The truth is, there’s fault on both ends of the fiery altercation. The teenage condition is just as much formed by the teens who exhibit it as the adults who try to extinguish it. The willful teenager is not as terrifying as some people make him/her out to be. We’re simply seeking independence, and our autonomy is inevitable — and will eventually even be strongly welcomed by those trying to instill it — so why teach us that we should be confined, that our imaginations should be stifled, until our brains are developed enough to efficiently process risks and consequences? Independence is something learned; it can only come with practice, so you should trust in our ability to master self-sufficiency, because you’ll have to sooner or later. When we’re young, we’re told by our parents what to fear, as a melancholy priest in “Lady Bird” puts it: “We’re afraid that we will never escape our past. We’re afraid of what the future will bring. We’re afraid we won’t be loved, we won’t be liked. And we won’t succeed.” But as we prepare to make the decade-long, puberty-haunted leap into adulthood, we don’t want to be told what to fear. We, for the most part, are getting to know ourselves. That means fearing what we need to learn to want to fear, doubting by our own merits and not what we’re told we should doubt. We’re learning that we must take responsibility for making those stupid decisions. We only try so hard to get away because we want the choice of returning. We need guidance and understanding, not oppression and condemnation.

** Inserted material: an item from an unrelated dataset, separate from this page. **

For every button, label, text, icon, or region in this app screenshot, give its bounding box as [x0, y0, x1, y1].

On the other hand, we teenagers should, in our present-day lingo, “chill.” Because of these growing stipulations of the teenage condition, we’re paranoid, perhaps, that someone is constantly trying to take over our lives. We turn to what has become socially acceptable to defend our declaration of self-reliance: We shout, stomp, slam doors and tell our parents we wish they weren’t our moms and dads. But sometimes we don’t realize the extent of the sacrifices the adults in our lives make to build the foundation for our futures. It’s true that sometimes, our parents’ visions contradict our own; however, sometimes, we just need to step back and see ourselves through another pair of eyes. Not everyone is an enemy. Sometimes, it’s better to listen than to impose yourself upon others.

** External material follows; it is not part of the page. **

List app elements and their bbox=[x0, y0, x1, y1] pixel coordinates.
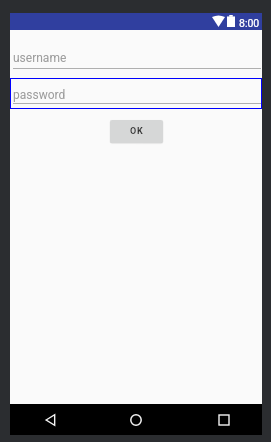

The bottom line, however, is that today’s adults and teenagers are turning the teenage condition, this stage of generous rebellion, into an epidemic — and that is precisely what it is not. In our media-reliant society, the teenage condition has turned into a drama. But actually, the teenage phase is a beautiful thing. We’re like saplings pushing ourselves out of the ground, marred by the occasional thunderstorm. We aren’t things that need to be controlled or straightjacketed or fixed. We are things that thrive.